▸ **ABOUT THIS TASK**: Starting from the line that contains "This screenshot has height=2576, width=312.", output every remaining line of the records below exactly as it appears, that line and the last one included.

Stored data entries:
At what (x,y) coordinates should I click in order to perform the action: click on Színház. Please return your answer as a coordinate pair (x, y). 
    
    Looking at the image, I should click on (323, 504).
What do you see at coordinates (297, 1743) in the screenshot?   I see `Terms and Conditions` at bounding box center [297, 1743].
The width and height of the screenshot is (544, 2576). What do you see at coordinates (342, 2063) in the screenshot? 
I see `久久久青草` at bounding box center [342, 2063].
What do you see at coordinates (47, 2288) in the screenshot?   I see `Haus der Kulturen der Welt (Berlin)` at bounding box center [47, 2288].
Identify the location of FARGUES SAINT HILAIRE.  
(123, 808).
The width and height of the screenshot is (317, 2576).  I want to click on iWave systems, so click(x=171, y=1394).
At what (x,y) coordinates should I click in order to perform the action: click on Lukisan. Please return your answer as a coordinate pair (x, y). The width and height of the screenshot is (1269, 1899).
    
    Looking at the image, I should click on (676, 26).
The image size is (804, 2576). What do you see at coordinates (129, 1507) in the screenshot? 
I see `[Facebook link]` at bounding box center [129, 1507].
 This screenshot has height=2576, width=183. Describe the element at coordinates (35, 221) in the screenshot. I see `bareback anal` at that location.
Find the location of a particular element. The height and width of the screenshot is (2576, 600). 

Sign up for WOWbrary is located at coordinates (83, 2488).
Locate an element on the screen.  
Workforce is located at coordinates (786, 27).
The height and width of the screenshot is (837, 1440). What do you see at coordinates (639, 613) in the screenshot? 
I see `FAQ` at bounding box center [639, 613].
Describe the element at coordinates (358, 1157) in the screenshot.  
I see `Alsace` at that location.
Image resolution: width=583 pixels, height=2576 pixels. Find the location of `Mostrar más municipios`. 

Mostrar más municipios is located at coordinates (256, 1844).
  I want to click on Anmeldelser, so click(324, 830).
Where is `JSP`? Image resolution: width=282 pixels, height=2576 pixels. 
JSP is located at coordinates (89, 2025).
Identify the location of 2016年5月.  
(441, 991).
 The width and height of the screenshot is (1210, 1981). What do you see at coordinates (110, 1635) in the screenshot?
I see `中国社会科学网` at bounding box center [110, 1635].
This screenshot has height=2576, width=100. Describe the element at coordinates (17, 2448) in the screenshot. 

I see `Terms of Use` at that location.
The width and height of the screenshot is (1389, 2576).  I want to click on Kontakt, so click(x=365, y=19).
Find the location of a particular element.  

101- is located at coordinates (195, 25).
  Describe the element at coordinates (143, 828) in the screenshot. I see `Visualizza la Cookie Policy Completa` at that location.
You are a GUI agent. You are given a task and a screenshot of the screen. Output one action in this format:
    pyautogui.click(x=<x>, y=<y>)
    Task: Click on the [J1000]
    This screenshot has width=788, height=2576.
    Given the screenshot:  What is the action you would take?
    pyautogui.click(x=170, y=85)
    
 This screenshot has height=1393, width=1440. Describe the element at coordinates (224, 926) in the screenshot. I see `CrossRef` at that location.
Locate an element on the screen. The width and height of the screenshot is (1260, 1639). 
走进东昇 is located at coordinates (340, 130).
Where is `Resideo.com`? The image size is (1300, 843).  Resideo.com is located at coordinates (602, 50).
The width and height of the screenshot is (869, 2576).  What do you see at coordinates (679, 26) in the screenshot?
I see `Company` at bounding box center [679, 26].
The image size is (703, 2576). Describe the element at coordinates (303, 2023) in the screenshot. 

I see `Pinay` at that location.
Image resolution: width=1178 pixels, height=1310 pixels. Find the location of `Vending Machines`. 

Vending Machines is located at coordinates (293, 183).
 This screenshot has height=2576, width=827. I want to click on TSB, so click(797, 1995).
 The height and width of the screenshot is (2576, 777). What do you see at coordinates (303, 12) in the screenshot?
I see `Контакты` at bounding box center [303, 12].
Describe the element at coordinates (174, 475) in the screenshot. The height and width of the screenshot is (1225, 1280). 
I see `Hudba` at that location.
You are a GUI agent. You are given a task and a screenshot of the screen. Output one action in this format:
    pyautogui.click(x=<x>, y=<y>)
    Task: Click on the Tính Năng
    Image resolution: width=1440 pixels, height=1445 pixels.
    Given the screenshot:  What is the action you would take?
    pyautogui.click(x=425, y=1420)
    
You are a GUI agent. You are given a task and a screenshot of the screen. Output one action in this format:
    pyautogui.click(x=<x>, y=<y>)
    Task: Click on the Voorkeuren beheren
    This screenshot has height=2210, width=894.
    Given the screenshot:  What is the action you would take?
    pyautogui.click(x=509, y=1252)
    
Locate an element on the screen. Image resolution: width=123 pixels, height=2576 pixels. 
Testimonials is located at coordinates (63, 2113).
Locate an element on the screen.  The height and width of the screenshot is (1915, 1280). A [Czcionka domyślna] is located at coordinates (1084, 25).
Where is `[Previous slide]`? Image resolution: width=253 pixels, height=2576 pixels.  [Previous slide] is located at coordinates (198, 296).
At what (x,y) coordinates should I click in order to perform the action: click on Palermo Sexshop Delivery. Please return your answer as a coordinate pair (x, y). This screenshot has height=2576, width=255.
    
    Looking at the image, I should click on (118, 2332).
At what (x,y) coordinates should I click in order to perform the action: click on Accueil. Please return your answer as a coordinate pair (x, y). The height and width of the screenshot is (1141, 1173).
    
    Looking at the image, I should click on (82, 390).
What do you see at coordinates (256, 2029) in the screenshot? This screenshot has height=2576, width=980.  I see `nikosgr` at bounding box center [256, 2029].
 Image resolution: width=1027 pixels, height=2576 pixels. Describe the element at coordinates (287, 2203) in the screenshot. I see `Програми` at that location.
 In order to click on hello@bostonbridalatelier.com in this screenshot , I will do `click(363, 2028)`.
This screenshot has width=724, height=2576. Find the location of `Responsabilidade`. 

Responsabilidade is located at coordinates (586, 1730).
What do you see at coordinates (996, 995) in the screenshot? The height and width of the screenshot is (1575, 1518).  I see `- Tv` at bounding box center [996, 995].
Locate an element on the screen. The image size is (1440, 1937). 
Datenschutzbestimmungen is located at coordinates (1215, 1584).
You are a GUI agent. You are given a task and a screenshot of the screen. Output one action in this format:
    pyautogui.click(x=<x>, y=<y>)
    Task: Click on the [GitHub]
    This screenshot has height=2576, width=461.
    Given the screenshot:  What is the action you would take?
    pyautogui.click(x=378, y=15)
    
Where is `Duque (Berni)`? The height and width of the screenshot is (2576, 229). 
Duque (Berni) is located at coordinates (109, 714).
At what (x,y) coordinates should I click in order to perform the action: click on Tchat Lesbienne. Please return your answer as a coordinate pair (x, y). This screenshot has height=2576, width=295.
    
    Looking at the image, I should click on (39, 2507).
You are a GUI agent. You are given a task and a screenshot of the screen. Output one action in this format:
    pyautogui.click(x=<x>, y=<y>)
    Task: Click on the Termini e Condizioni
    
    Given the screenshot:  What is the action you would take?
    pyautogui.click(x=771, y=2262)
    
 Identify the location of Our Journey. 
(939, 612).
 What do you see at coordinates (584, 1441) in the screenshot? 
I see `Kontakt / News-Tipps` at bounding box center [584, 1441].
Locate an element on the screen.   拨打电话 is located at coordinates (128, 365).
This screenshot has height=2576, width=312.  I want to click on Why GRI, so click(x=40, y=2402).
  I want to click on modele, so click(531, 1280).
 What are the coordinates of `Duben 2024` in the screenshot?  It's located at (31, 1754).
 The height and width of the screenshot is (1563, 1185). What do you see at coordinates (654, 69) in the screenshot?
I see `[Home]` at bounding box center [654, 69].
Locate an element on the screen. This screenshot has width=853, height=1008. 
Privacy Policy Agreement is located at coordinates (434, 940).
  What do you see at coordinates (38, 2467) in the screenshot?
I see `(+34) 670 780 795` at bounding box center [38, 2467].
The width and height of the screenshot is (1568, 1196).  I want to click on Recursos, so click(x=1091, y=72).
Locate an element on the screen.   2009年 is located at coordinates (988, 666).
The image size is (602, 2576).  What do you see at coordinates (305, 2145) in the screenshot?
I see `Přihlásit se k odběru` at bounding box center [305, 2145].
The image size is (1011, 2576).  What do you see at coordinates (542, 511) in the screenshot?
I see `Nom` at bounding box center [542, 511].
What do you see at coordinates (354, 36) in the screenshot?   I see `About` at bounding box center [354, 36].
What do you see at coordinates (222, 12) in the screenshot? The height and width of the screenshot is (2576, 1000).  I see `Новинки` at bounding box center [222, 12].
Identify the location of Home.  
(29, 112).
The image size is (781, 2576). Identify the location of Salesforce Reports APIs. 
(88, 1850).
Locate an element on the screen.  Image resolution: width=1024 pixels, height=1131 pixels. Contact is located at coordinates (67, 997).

▸ **TASK RESPONSE**:
This screenshot has height=2576, width=312.  I want to click on Why GRI, so click(x=40, y=2402).
  I want to click on modele, so click(531, 1280).
 What are the coordinates of `Duben 2024` in the screenshot?  It's located at (31, 1754).
 The height and width of the screenshot is (1563, 1185). What do you see at coordinates (654, 69) in the screenshot?
I see `[Home]` at bounding box center [654, 69].
Locate an element on the screen. This screenshot has width=853, height=1008. 
Privacy Policy Agreement is located at coordinates (434, 940).
  What do you see at coordinates (38, 2467) in the screenshot?
I see `(+34) 670 780 795` at bounding box center [38, 2467].
The width and height of the screenshot is (1568, 1196).  I want to click on Recursos, so click(x=1091, y=72).
Locate an element on the screen.   2009年 is located at coordinates (988, 666).
The image size is (602, 2576).  What do you see at coordinates (305, 2145) in the screenshot?
I see `Přihlásit se k odběru` at bounding box center [305, 2145].
The image size is (1011, 2576).  What do you see at coordinates (542, 511) in the screenshot?
I see `Nom` at bounding box center [542, 511].
What do you see at coordinates (354, 36) in the screenshot?   I see `About` at bounding box center [354, 36].
What do you see at coordinates (222, 12) in the screenshot? The height and width of the screenshot is (2576, 1000).  I see `Новинки` at bounding box center [222, 12].
Identify the location of Home.  
(29, 112).
The image size is (781, 2576). Identify the location of Salesforce Reports APIs. 
(88, 1850).
Locate an element on the screen.  Image resolution: width=1024 pixels, height=1131 pixels. Contact is located at coordinates (67, 997).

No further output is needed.